Yep, lots of stars! Beyond the required
/* */ it's all a matter of preferred style. WP developers try to follow the inline documentation Docblock standard. Probably the only important factor is what ever style you choose, you use it consistently. This makes it easier to quickly reacquaint yourself with long forgotten code when you suddenly need to update it to remain compatible with some API or something.
Sure, changing CSS like that is just fine. It might change the page flow a bit, but if you don't like the result, you adjust. Whatever you like should be OK if it works. Your site, your rules :)

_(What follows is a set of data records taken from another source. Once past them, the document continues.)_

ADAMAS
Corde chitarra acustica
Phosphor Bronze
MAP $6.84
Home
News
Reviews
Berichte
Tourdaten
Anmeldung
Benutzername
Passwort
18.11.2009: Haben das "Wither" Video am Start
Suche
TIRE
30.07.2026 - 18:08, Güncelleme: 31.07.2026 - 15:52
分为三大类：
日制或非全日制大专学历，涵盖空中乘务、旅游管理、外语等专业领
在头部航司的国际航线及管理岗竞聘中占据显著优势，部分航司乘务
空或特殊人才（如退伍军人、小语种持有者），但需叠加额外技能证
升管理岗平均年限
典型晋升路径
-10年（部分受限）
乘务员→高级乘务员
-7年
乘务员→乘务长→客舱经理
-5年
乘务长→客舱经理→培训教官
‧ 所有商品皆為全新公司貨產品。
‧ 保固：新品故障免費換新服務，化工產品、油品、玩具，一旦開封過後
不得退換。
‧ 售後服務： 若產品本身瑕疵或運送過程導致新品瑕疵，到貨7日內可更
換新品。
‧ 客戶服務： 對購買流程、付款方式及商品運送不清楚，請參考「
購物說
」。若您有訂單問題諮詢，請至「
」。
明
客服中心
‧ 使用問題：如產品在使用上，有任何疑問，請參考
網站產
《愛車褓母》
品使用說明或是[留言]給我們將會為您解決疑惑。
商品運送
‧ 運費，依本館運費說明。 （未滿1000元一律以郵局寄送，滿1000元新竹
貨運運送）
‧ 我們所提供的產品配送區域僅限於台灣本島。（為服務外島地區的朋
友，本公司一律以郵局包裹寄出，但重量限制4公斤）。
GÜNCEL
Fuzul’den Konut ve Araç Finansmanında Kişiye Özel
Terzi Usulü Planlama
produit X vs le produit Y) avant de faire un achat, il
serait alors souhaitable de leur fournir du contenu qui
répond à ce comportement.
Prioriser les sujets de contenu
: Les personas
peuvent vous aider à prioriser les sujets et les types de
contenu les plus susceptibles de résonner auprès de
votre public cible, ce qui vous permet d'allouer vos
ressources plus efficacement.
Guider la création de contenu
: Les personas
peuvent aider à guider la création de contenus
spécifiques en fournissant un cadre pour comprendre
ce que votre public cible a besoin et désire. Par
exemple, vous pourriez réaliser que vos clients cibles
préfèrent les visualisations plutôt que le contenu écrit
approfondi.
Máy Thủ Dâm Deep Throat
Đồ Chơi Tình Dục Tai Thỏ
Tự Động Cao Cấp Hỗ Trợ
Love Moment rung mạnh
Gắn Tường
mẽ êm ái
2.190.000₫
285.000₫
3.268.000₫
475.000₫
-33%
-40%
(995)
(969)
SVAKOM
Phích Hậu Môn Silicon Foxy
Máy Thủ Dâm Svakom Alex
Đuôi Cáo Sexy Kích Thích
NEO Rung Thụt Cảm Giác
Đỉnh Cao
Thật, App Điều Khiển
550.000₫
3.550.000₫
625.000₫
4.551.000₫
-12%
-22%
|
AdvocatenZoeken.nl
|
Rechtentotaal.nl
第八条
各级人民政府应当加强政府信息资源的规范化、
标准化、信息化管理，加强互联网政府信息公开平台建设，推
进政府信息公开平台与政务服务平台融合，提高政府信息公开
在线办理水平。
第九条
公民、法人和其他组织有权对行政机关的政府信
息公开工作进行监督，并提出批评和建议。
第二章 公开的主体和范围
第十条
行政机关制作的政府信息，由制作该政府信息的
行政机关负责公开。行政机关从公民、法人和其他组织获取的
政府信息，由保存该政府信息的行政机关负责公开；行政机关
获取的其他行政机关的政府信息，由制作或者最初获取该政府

I did see your other question, I'll reply here if you don't mind. I'm hoping a lack of response on that thread might encourage someone else to join in on the conversation. Note that in your title you mention wp-content, which can be moved, as I mentioned previously. But in the text you ask about moving wp-admin. I don't know why one would move wp-admin, I don't think it's even possible, but I don't know this for sure. I'm going to assume you meant wp-content all along.
I think moving wp-content is fine if you have reason. If not, you could be asking for trouble if your theme or plugins are not using the proper functions to access wp-content resources. If everyone is following the rules, then you will not have any serious problems. Unless you've hardcoded paths in your own code :) All code should be using path functions that get information from the constants WP_CONTENT_DIR and WP_CONTENT_URL.

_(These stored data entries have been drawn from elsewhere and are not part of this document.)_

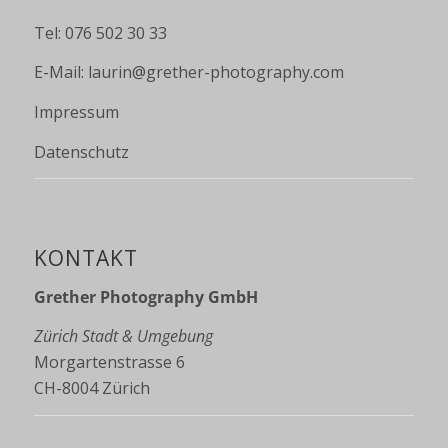
Tel: 076 502 30 33
E-Mail:
laurin@grether-photography.com
Impressum
Datenschutz
KONTAKT
Grether Photography GmbH
Zürich Stadt & Umgebung
Morgartenstrasse 6
CH-8004 Zürich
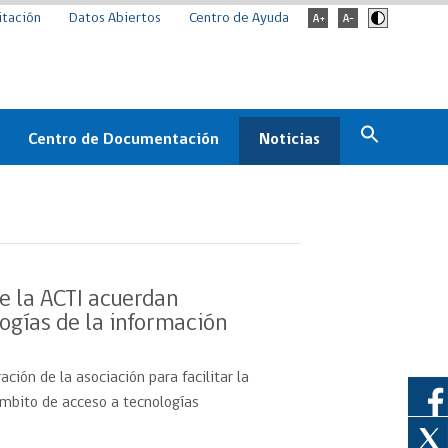
itación
Datos Abiertos
Centro de Ayuda
Centro de Documentación
Noticias
Estado
Documentación Institucional
Noticias
ChileCompra
eedores
Normativa
Archivo de noticias
Boletines
e la ACTI acuerdan
ChileCompra
ogías de la información
Informa
Casos de éxito
ación de la asociación para facilitar la
ámbito de acceso a tecnologías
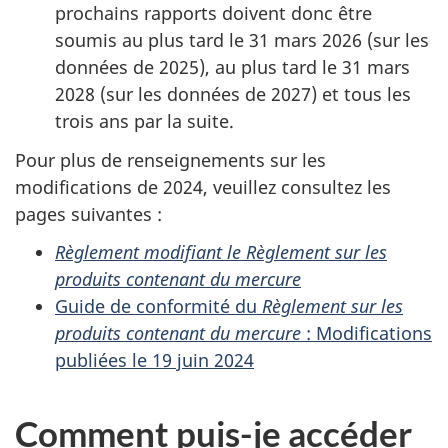
prochains rapports doivent donc être
soumis au plus tard le 31 mars 2026 (sur les
données de 2025), au plus tard le 31 mars
2028 (sur les données de 2027) et tous les
trois ans par la suite.
Pour plus de renseignements sur les
modifications de 2024, veuillez consultez les
pages suivantes :
Règlement modifiant le Règlement sur les
produits contenant du mercure
Guide de conformité du
Règlement sur les
produits contenant du mercure
: Modifications
publiées le 19 juin 2024
Comment puis-je accéder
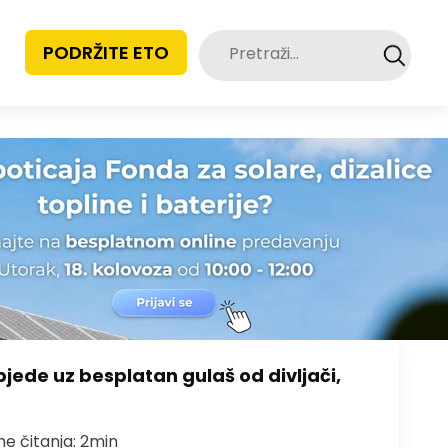
Pretraži:
PODRŽITE ETO
bjede uz besplatan gulaš od divljači,
me čitanja: 2min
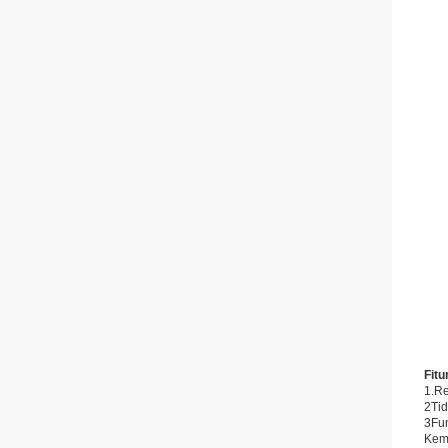
Fitu
1.Re
2Tid
3Fun
Kemb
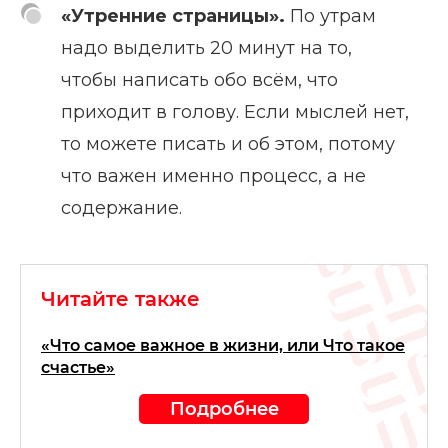
«Утренние страницы».
По утрам
надо выделить 20 минут на то,
чтобы написать обо всём, что
приходит в голову. Если мыслей нет,
то можете писать и об этом, потому
что важен именно процесс, а не
содержание.
Читайте также
«Что самое важное в жизни, или Что такое
счастье»
Подробнее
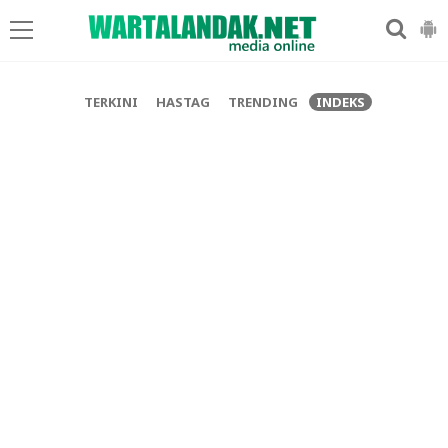
-->
TERKINI
HASTAG
TRENDING
INDEKS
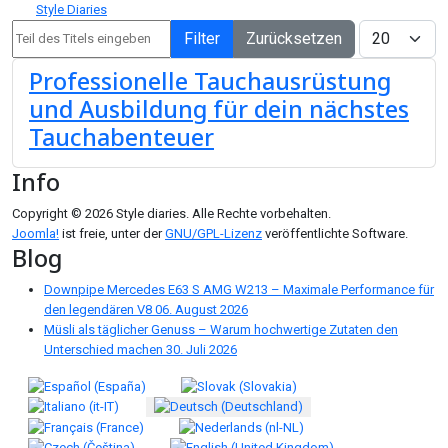
Style Diaries
Teil des Titels eingeben
Anzeige #
Filter
Zurücksetzen
Professionelle Tauchausrüstung
und Ausbildung für dein nächstes
Tauchabenteuer
Info
Copyright © 2026 Style diaries. Alle Rechte vorbehalten.
Joomla!
ist freie, unter der
GNU/GPL-Lizenz
veröffentlichte Software.
Blog
Downpipe Mercedes E63 S AMG W213 – Maximale Performance für
den legendären V8
06. August 2026
Müsli als täglicher Genuss – Warum hochwertige Zutaten den
Unterschied machen
30. Juli 2026
Sprache auswählen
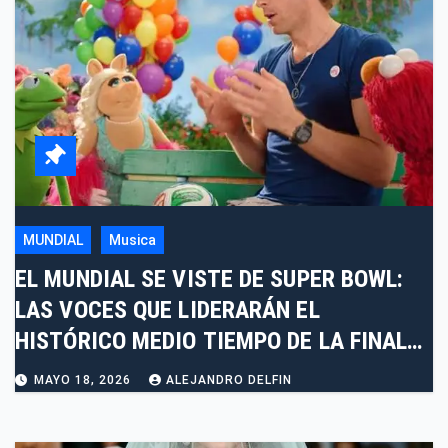
MUNDIAL
Musica
EL MUNDIAL SE VISTE DE SUPER BOWL:
LAS VOCES QUE LIDERARÁN EL
HISTÓRICO MEDIO TIEMPO DE LA FINAL
2026
MAYO 18, 2026
ALEJANDRO DELFIN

All the paths in post content can be a big issue. A different wp-content folder is best done on a fresh site. If not, you could let wp-content remain, and just start using a different content location. You are then only moving themes and plugins, not images and other resources. O you could create a rewrite rule to correct any requests for the old location. Or you can globally edit your DB to bring all the old paths up to date. Because some paths could be stored in serialized arrays, you should not do this unless you really know what you're doing. Fortunately, there is a tool meant for moving data to a new site that can be used to do this somewhat safely. Of course you backup everything before doing anything to your DB.
I'm unsure just how far you can move the folder, I believe anywhere on your server that's publicly accessible will work. I have moved the folder on one of my installations, but it's still at the same level, so any errant relative references will still work. There shouldn't be relative references though. So I've really only renamed the folder, not effectively moved it. There remains a wp-content folder that is not used.

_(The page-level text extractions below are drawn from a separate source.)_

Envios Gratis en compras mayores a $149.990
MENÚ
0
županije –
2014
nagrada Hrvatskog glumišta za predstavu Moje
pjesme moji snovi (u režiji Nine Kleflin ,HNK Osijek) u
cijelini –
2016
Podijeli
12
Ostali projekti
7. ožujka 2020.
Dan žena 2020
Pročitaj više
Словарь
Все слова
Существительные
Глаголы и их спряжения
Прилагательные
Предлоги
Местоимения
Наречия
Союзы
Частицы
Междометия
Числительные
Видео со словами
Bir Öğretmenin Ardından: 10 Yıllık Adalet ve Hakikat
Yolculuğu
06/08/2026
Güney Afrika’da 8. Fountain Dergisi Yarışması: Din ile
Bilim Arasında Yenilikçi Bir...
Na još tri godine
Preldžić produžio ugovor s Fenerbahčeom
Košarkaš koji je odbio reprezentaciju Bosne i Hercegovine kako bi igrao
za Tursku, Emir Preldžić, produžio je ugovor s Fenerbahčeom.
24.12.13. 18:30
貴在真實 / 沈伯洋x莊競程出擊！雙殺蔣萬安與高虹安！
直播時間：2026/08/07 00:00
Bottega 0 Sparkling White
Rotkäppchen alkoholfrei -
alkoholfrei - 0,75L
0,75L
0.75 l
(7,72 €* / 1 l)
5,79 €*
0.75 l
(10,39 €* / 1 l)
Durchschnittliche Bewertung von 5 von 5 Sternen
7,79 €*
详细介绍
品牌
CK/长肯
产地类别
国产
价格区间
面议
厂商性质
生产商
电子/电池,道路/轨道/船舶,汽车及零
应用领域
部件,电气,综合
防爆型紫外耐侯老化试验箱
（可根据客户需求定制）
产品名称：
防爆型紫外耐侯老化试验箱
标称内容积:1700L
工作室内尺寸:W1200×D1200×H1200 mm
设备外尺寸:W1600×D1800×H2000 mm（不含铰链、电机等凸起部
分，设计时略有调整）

Why? Probably the main reason the folder gets moved for anyone and possibly the reason moving was allowed in the first place. For Subversion version management. I can leave wp-content exactly as it is on the subversion server and still customize my installation. As far as Subversion is concerned, I haven't changed a thing. As far as the WordPress installation is concerned, it's highly customized.
But unless you want to run a bleeding edge installation matched to the core trunk files, the rationale to move diminishes quickly. Some people move or rename it to obfuscate the fact their site is based on WordPress, usually in a misguided attempt to deter hackers and spammers. A form of security by obscurity (an oxymoron).
Perhaps someone had an existing site and converted it to WordPress. They didn't want to alter their existing file structure and wanted WP to use some of the existing resources. That is a valid, though somewhat rare situation.
I'm not really thinking of any other reasons, valid or not, except for those in the "because I can" category. What's your reasoning? Or is this just a question from curiosity?